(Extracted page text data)

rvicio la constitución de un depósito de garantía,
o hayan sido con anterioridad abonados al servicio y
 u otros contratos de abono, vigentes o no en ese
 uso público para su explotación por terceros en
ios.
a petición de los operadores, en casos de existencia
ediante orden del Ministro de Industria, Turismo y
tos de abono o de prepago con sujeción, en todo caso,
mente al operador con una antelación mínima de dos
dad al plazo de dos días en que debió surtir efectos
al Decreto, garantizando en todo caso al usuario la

Instructions to follow: Return every line in the records that includes the string "todo".

Completed task:
tos de abono o de prepago con sujeción, en todo caso,
al Decreto, garantizando en todo caso al usuario la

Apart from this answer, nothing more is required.